Linux distributions are like religions for some people. They swear by one and will argue to the death that it is superior to all others. With people holding such strong feelings it can be difficult to find the Linux distro which is best for your virtual private server (VPS). The truth is, it largely depends on what you plan to do with the VPS.

If you plan on hosting websites on your VPS then Linux is an excellent operating system. Linux webservers host the majority of the Internet's websites. Linux is free and there is a vast number of sites, forums and documents which will help you get your server setup in the most efficient way possible.

The first step in running a Linux webhost is to choose a version of Linux. There's a whole ton of distributions. Because Linux is free and open source software, anyone can take an existing distribution, clone it, change it, and release it as it's own new distribution. This is one of the best things about free software. However, this also makes the choice of which distro to use all that more confusing. To help with the overwhelming feeling, here are the best linux distributions for a webhosting VPS: Debain or CentOS.

That's it. Just Two. The reason is simple. For a webhosting server you need stability, security and dependability. Your server must be on at all times without issue. Debian and CentOS both offer all of the above. They are conservative distributions with a proven track record. They are also two of the most popular distributions, with huge community support and tons of documentations. There are plenty of how-to guides and forums to ask questions.

A webserver is always on and always accessible to the outside world. This makes it a prime target for hackers and botnets scanning the Internet. If you have an server that is accessible from the outside world, it's going to get scanned, poked and probed for vulnerabilities. That is a fact. Because of this, you need to have a conservative operating system which runs tested and secure software.


If you are running a VPS which hosts websites, you want it to be as stable as possible. You want the websites you are hosting to always be available. Stability is Debian's strong point. The developers who maintain Debian thoroughly test software before adding it to the repository. The components are about as bug free as you can find.

Debian uses the apt package/repository system.
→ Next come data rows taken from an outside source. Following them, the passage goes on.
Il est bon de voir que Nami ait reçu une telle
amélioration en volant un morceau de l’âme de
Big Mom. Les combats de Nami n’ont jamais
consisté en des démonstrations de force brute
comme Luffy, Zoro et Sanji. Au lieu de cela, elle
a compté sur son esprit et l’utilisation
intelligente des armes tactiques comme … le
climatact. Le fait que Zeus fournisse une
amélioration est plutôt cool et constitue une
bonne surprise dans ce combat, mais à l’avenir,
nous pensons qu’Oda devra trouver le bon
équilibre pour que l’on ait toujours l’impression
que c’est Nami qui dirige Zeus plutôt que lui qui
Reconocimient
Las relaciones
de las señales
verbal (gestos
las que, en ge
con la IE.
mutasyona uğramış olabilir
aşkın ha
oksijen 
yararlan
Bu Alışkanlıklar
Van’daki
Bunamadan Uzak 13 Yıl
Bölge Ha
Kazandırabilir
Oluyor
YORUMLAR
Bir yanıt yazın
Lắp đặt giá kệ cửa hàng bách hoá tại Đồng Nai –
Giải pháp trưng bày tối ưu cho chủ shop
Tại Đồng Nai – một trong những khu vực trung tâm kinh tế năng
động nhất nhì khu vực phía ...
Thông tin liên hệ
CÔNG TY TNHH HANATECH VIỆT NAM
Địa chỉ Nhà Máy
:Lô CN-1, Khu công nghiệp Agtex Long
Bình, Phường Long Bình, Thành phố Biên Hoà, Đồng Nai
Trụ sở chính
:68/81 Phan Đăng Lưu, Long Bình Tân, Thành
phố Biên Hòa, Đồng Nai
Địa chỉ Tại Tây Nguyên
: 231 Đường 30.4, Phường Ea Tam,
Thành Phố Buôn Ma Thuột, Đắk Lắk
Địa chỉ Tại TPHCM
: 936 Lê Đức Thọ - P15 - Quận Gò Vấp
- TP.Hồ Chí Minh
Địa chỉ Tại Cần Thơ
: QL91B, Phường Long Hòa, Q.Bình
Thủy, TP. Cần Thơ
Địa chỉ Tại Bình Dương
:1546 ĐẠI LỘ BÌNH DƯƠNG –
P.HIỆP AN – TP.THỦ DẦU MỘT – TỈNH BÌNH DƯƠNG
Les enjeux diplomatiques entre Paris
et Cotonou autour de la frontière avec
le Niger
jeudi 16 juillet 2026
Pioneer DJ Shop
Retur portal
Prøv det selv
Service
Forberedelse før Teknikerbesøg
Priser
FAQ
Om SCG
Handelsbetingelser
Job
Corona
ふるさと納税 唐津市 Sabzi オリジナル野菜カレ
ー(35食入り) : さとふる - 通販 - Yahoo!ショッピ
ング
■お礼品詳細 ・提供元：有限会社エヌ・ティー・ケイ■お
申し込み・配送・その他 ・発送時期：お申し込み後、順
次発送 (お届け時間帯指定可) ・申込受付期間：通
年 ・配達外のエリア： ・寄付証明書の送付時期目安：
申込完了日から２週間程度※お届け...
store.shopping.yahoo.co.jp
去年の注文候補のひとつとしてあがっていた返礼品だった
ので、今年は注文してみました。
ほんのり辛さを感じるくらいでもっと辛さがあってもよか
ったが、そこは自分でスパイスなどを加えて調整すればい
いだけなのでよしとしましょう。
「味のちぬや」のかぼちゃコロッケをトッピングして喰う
Because of the focus on stability, you will not find the latest software available in the official repositories. Cutting edge stuff is included only after a period of time has passed, during which bugs have been removed and the software has been well tested. Once all this happens, it may be added to the repository, however, by then the software is no longer cutting edge or new. It simply takes time to ensure that software is stable.

Debian does provide an "unstable" repository for those who do need newer software.
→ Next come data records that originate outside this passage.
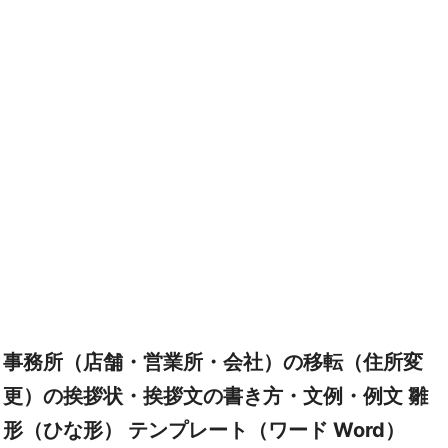
事務所（店舗・営業所・会社）の移転（住所変
更）の挨拶状・挨拶文の書き方・文例・例文 雛
形（ひな形） テンプレート（ワード Word）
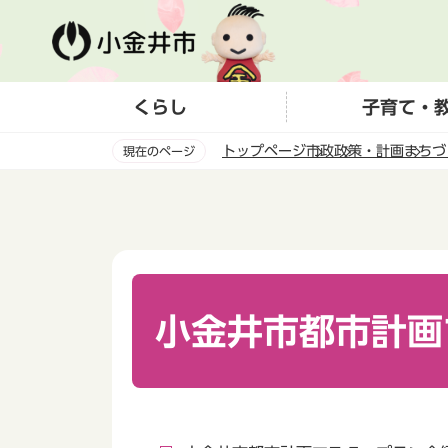
こ
の
ペ
ー
くらし
子育て・
ジ
の
トップページ
市政
政策・計画
まちづ
現在のページ
先
頭
本
で
文
す
こ
こ
か
ら
小金井市都市計画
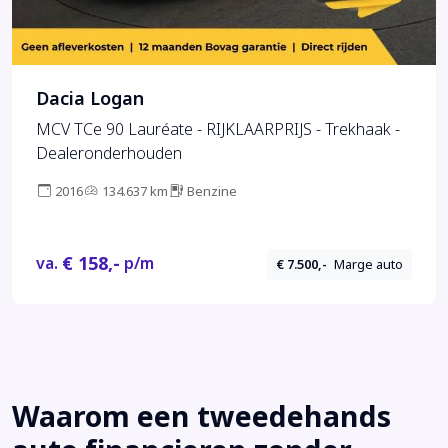
Dacia Logan
MCV TCe 90 Lauréate - RIJKLAARPRIJS - Trekhaak -
Dealeronderhouden
2016
134.637 km
Benzine
€ 158,-
va.
p/m
€ 7.500,-
Marge auto
Waarom een tweedehands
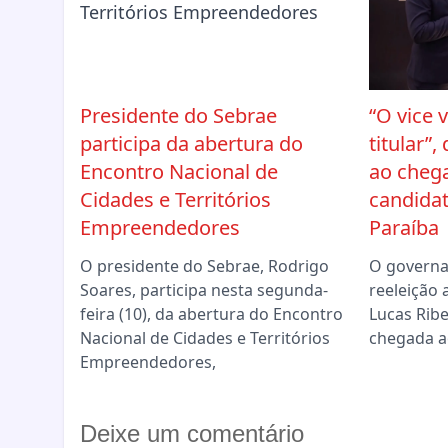
Presidente do Sebrae
“O vice 
participa da abertura do
titular”,
Encontro Nacional de
ao chega
Cidades e Territórios
candida
Empreendedores
Paraíba
O presidente do Sebrae, Rodrigo
O governa
Soares, participa nesta segunda-
reeleição 
feira (10), da abertura do Encontro
Lucas Ribe
Nacional de Cidades e Territórios
chegada a
Empreendedores,
Deixe um comentário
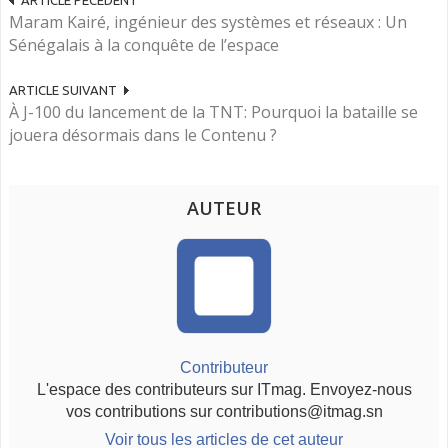
Maram Kairé, ingénieur des systèmes et réseaux : Un
Sénégalais à la conquête de l’espace
ARTICLE SUIVANT
À J-100 du lancement de la TNT: Pourquoi la bataille se
jouera désormais dans le Contenu ?
AUTEUR
Contributeur
L'espace des contributeurs sur ITmag. Envoyez-nous
vos contributions sur contributions@itmag.sn
Voir tous les articles de cet auteur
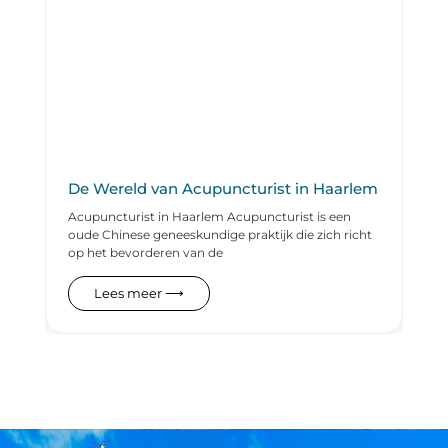
De Wereld van Acupuncturist in Haarlem
Acupuncturist in Haarlem Acupuncturist is een
oude Chinese geneeskundige praktijk die zich richt
op het bevorderen van de
Lees meer ⟶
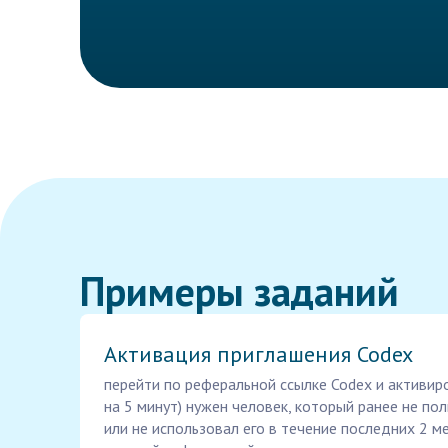
Примеры заданий
Активация приглашения Codex
перейти по реферальной ссылке Codex и активир
на 5 минут) нужен человек, который ранее не по
или не использовал его в течение последних 2 м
CentOS is similar to Debian in its focus on stability. It too is a conservative distribution which will not have the latest cutting edge software. It will however stay running without the bugs or issues you may find when using new software.

CentOS is compatible with Red Hat Linux, and uses the same RPM package/repository system. The Red Hat team actually helps develop CentOS. This means there is a professional enterprise level group working on the CentOS distribution. It also means that even though it may not be officially supported, a lot of enterprise level software will run on CentOS.
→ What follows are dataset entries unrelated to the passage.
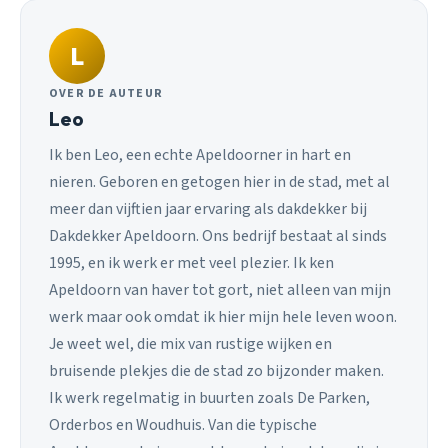
L
OVER DE AUTEUR
Leo
Ik ben Leo, een echte Apeldoorner in hart en
nieren. Geboren en getogen hier in de stad, met al
meer dan vijftien jaar ervaring als dakdekker bij
Dakdekker Apeldoorn. Ons bedrijf bestaat al sinds
1995, en ik werk er met veel plezier. Ik ken
Apeldoorn van haver tot gort, niet alleen van mijn
werk maar ook omdat ik hier mijn hele leven woon.
Je weet wel, die mix van rustige wijken en
bruisende plekjes die de stad zo bijzonder maken.
Ik werk regelmatig in buurten zoals De Parken,
Orderbos en Woudhuis. Van die typische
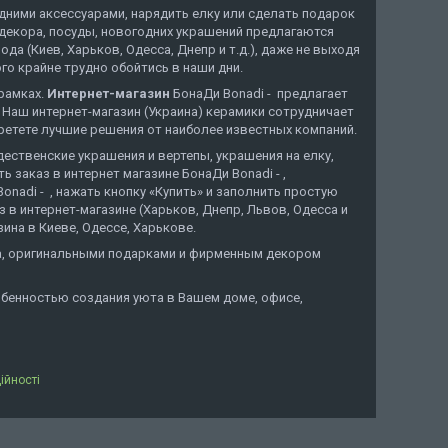
дними аксессуарами, нарядить елку или сделать подарок
я декора, посуды, новогодних украшений предлагаются
 (Киев, Харьков, Одесса, Днепр и т.д.), даже не выходя
го крайне трудно обойтись в наши дни.
орамках.
Интернет-магазин
БонаДи Bonadi - предлагает
 Наш интернет-магазин (Украина) керамики сотрудничает
ретете лучшие решения от наиболее известных компаний.
дественские украшения и вертепы, украшения на елку,
 заказ в интернет магазине БонаДи Bonadi - ,
nadi - , нажать кнопку «Купить» и заполнить простую
 в интернет-магазине (Харьков, Днепр, Львов, Одесса и
ина в Киеве, Одессе, Харькове.
ода, оригинальными подарками и фирменным декором
обенностью создания уюта в Вашем доме, офисе,
ійності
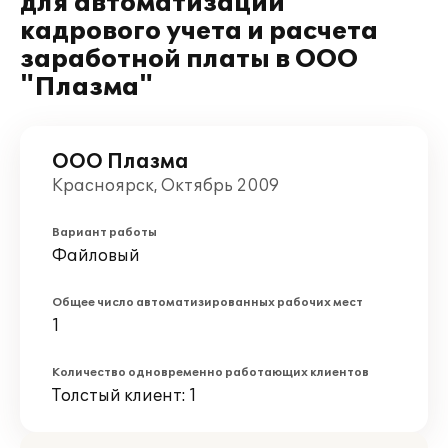
для автоматизации
кадрового учета и расчета
заработной платы в ООО
"Плазма"
ООО Плазма
Красноярск, Октябрь 2009
Вариант работы
Файловый
Общее число автоматизированных рабочих мест
1
Количество одновременно работающих клиентов
Толстый клиент: 1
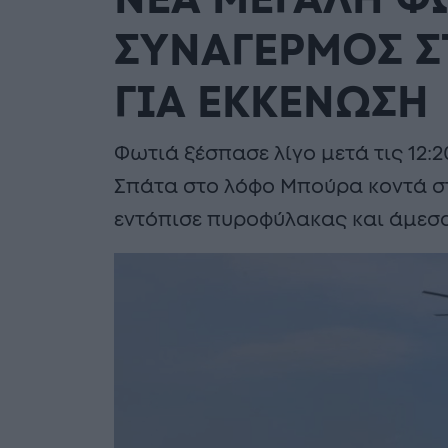
ΝΕΑ ΜΕΓΑΛΗ ΦΩ
ΣΥΝΑΓΕΡΜΟΣ ΣΤ
ΓΙΑ ΕΚΚΕΝΩΣΗ
Φωτιά ξέσπασε λίγο μετά τις 12:2
Σπάτα στο λόφο Μπούρα κοντά σ
εντόπισε πυροφύλακας και άμεσ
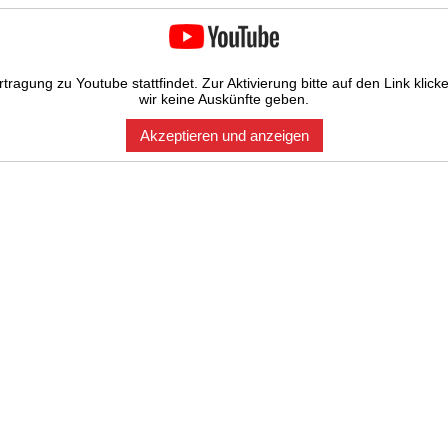
tragung zu Youtube stattfindet. Zur Aktivierung bitte auf den Link kl
wir keine Auskünfte geben.
Akzeptieren und anzeigen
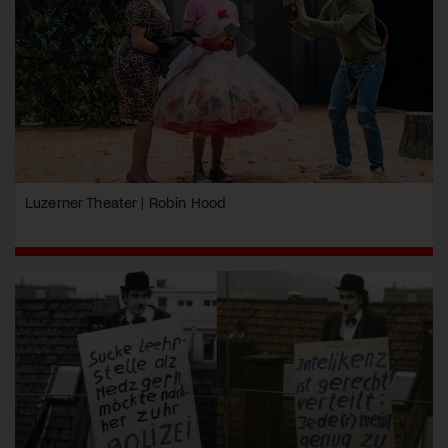
Luzerner Theater | Robin Hood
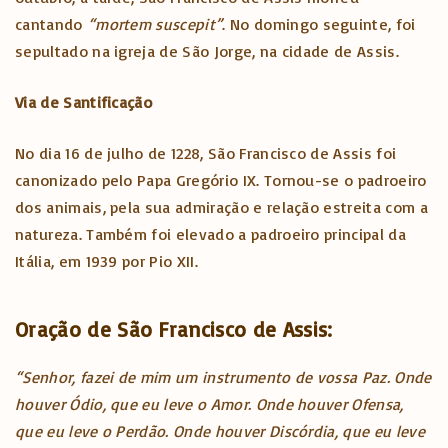
cantando
“mortem suscepit”
. No domingo seguinte, foi
sepultado na igreja de São Jorge, na cidade de Assis.
Via de Santificação
No dia 16 de julho de 1228, São Francisco de Assis foi
canonizado pelo Papa Gregório IX. Tornou-se o padroeiro
dos animais, pela sua admiração e relação estreita com a
natureza. Também foi elevado a padroeiro principal da
Itália, em 1939 por Pio XII.
Oração de São Francisco de Assis:
“Senhor, fazei de mim um instrumento de vossa Paz. Onde
houver Ódio, que eu leve o Amor. Onde houver Ofensa,
que eu leve o Perdão. Onde houver Discórdia, que eu leve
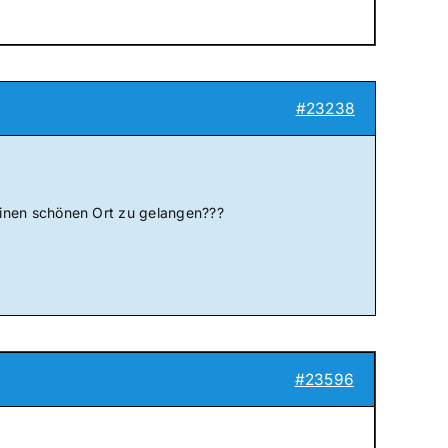
#23238
inen schönen Ort zu gelangen???
#23596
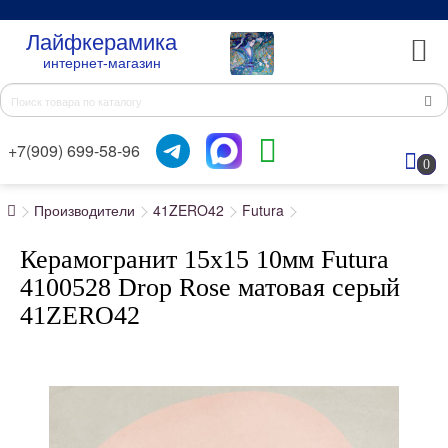
Лайфкерамика
интернет-магазин
+7(909) 699-58-96
0
Производители
41ZERO42
Futura
Керамогранит 15x15 10мм Futura
4100528 Drop Rose матовая серый
41ZERO42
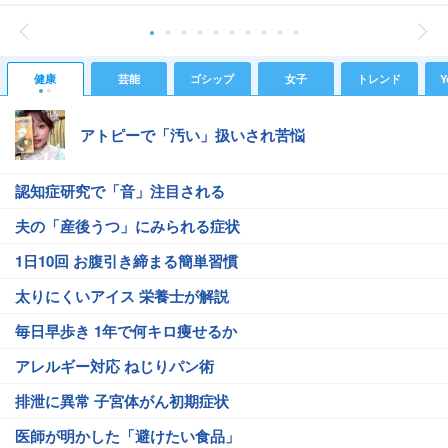
健康
芸能
ゴシップ
女子
トレンド
Y
アトピーで「汚い」扱いされ苦悩
認知症研究で「音」注目される
夫の「産後うつ」にみられる症状
1日10回 お腹引き締まる簡単習慣
太りにくいアイス 栄養士が解説
毎日早歩き 1年で何キロ痩せるか
アレルギー対応 ねじりパン術
排泄に異常 子宮体がん初期症状
医師が明かした「避けたい食品」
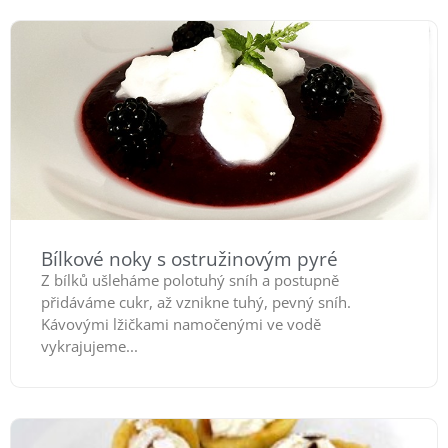
Bílkové noky s ostružinovým pyré
Z bílků ušleháme polotuhý sníh a postupně
přidáváme cukr, až vznikne tuhý, pevný sníh.
Kávovými lžičkami namočenými ve vodě
vykrajujeme...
It's a very secure operating system and used for mission critical servers well beyond those which host websites. Because of its close ties to Red Hat it is especially good for those looking to run enterprise level software.

The close relationship between Red Hat and CentOS can also create a nice addition to your resume. Because so many enterprises use Red Hat Linux, having experience managing CentOS will give you a nice set of skills many larger companies are looking for.

One of the main differences between CentOS and Debian is the package/repository system. They both do the same thing, but they do it somewhat differently. For many Linux users, the choice of operating system simply comes down to which package/repository system they are used to.

But what about Ubuntu, Fedora, Gentoo, etc?

You may be surprised to find only two distributions on this list. As stated earlier, there are a ton of different flavors of Linux. But the above two are all you need to get choose between to run a great webserver.

Ubuntu is a great OS. It is based on Debian and is run on a lot of desktops. It is especially good due to its ease of use. If looking for a desktop version of Linux, Ubuntu is a great choice. However, Ubuntu also likes to use the latest software. This means potentially unstable, untested or insecure software. That is not the kind of thing you want on a webserver.

Fedora is a less conservative version of CentOS. Again, it's good for a lot of things, but for a webhost you want the most secure and well tested software. This makes CentOS a better choice than Fedora. You can certainly choose to run Red Hat Linux instead of CentOS as your webhost, but generally that will be overkill. Red Hat is a version of Linux which requires a paid license. There is little Red Hat can do that CentOS cannot do in terms of webhosting. Because of this, Red Hat is probably unnecessary for a webhosting VPS.

There's other distros, like Gentoo. Gentoo is very customizable. But it's not the best distro for someone who doesn't already know a ton about Linux. And if you are experienced enough to use Gentoo as a webserver, then you probably would not be reading this article. Gentoo is better suited as a way to learn more about Linux, not as an operating system running on the Internet all day and night.

So which is better, Debian or CentOS? If you are already familiar with one type of package/repository system, go with that. If not, flip a coin. Seriously, both are great, and you wont be wrong to choose either. Personally, I use Debian because I run Ubuntu on my desktop. It keeps things consistent in terms of using the operating systems.